Ces femmes qui vivent au quotidien cet intégrisme insidieux qu'est l'islam politique dont les recrues, issues d'un traditionnel fond de misogynie et de machisme patriarcal, les lynchent pour une tête découverte lors de l'adieu à un très proche au cimetière musulman réservé aux hommes ou pour leur verbe jugé trop haut ou encore pour un baiser amoureusement et publiquement échangé avec un ami ; ces femmes dont certaines sont obligées de subir une escorte policière car l'islam politique, en intégrisme qu'il est, a bien expliqué à ses ouailles, que le critiquer est une apostasie passible du genre d'exécution qu'a subi Chokri Belaïd  [un militant tunisien anti-islamiste, NDLR]. C'est ce même islam politique dont les leaders font patte blanche quand ils s'adressent au « monde libre ».

Les voilà bien seules, ces femmes, remparts contre l'intégrisme. Je parle bien entendu de solitude intellectuelle et humaniste car ces femmes ne quémandent pas une aide logistique étrangère.

Redéfinir l'intégrisme, est ainsi une priorité pour vaincre à long terme.
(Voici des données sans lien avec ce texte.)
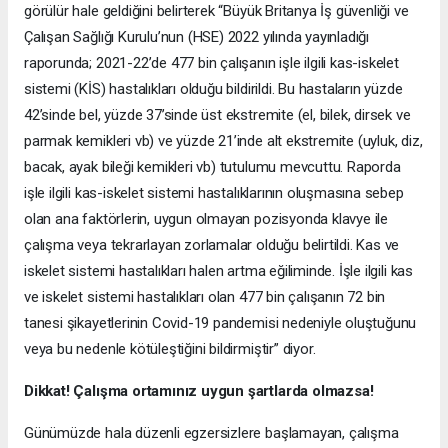
görülür hale geldiğini belirterek “Büyük Britanya İş güvenliği ve
Çalışan Sağlığı Kurulu’nun (HSE) 2022 yılında yayınladığı
raporunda; 2021-22’de 477 bin çalışanın işle ilgili kas-iskelet
sistemi (KİS) hastalıkları olduğu bildirildi. Bu hastaların yüzde
42’sinde bel, yüzde 37’sinde üst ekstremite (el, bilek, dirsek ve
parmak kemikleri vb) ve yüzde 21’inde alt ekstremite (uyluk, diz,
bacak, ayak bileği kemikleri vb) tutulumu mevcuttu. Raporda
işle ilgili kas-iskelet sistemi hastalıklarının oluşmasına sebep
olan ana faktörlerin, uygun olmayan pozisyonda klavye ile
çalışma veya tekrarlayan zorlamalar olduğu belirtildi. Kas ve
iskelet sistemi hastalıkları halen artma eğiliminde. İşle ilgili kas
ve iskelet sistemi hastalıkları olan 477 bin çalışanın 72 bin
tanesi şikayetlerinin Covid-19 pandemisi nedeniyle oluştuğunu
veya bu nedenle kötüleştiğini bildirmiştir” diyor.
Dikkat! Çalışma ortamınız uygun şartlarda olmazsa!
Günümüzde hala düzenli egzersizlere başlamayan, çalışma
Une redéfinition à l'aune des principes universels et non pas à celle des immédiats intérêts sonnants et trébuchants qui se sont révélées à bien d'égards contre productifs. Ils se sont révélés ainsi dans le sang du Bataclan, de Charlie et du  lycée de Toulouse Ozar Hatorah.
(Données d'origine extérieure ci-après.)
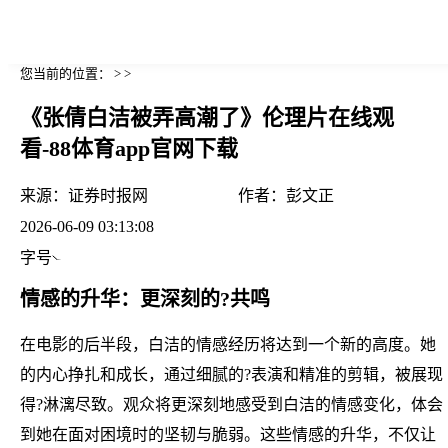
您当前的位置： > >
《张倩白洁被弄高潮了》伦理片在线观
看-88体育app官网下载
来源：
证券时报网
作者：
彭文正
2026-06-09 03:13:08
字号
情感的升华：更深刻的?共鸣
在电影的后半段，白洁的情感经历将达到一个新的高度。她
的内心挣扎和成长，通过细腻的?表演和精准的剪辑，被展现
得?淋漓尽致。观众将更深刻地感受到白洁的情感变化，体会
到她在面对困境时的坚韧与脆弱。这些情感的升华，不仅让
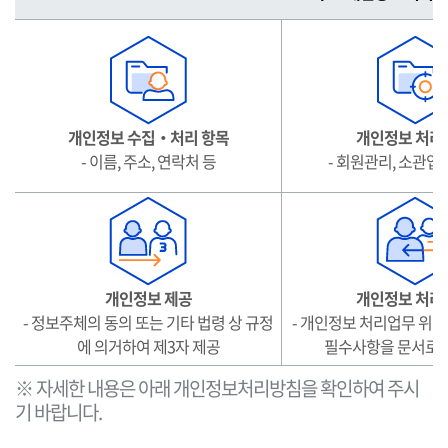
요
개
인
정
보
처
개인정보 수집‧처리 항목
개인정보 처리
리
- 이름, 주소, 연락처 등
- 회원관리, 소관업
표
시
(라
벨
링)
개인정보 제공
개인정보 처리
- 정보주체의 동의 또는 기타 법령 상 규정
- 개인정보 처리업무 위탁
에 의거하여 제3자 제공
필수사항을 문서로 
※ 자세한 내용은 아래 개인정보처리방침을 확인하여 주시
기 바랍니다.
Revoir ses classiques, le sens de la laïcité qui n'est pas le communautarisme serait la seule démarche à même de stopper à long terme la gangrène, se ressaisir des thèmes qui ont fait la grandeur de la France, patrie des lumières, et qui sont aujourd'hui livrées en pâture à l'extrême-droite. Et ceci sans faux-semblants ni complexes, qui font, par exemple, qu'aujourd'hui le titre de notre panel soit « intégrismes » au pluriel alors que l'intégrisme qui sévit aujourd'hui est un.

Mais quid des Afghanes qui se font encore décapiter pour être sorties seules faire du shopping ?

Renoncer à ce combat contre la perte de sens, nous condamnera, nous femmes tunisiennes, bénéficiant d'une ambiance démocratique, à une solitude intellectuelle pour faire barrage à l'islamisme au quotidien. Mais quid des Afghanes qui se font encore décapiter pour être sorties seules faire du shopping ? Si nous femmes tunisiennes, avons encore cette possibilité de faire rempart, à quel prix, ces Afghanes peuvent-elles faire rempart ? A quel prix vont-elles payer leur combat quand des femmes évoluant dans certaines cités de France, laissées à leur communautarisme, n'arrivent pas à faire rempart et se voilent pour avoir la paix ?

La bien-pensance est certes lénifiante, mais dans le cas de l'islam politique elle ne sera qu'une insulte à notre combat, nous les femmes qui avons choisi de faire rempart contre l'intégrisme islamiste.

Maya Ksouri est chroniqueuse dans l'émission « Klem ElNess » de la chaîne de télévision tunisienne Elhiwar Etounssi.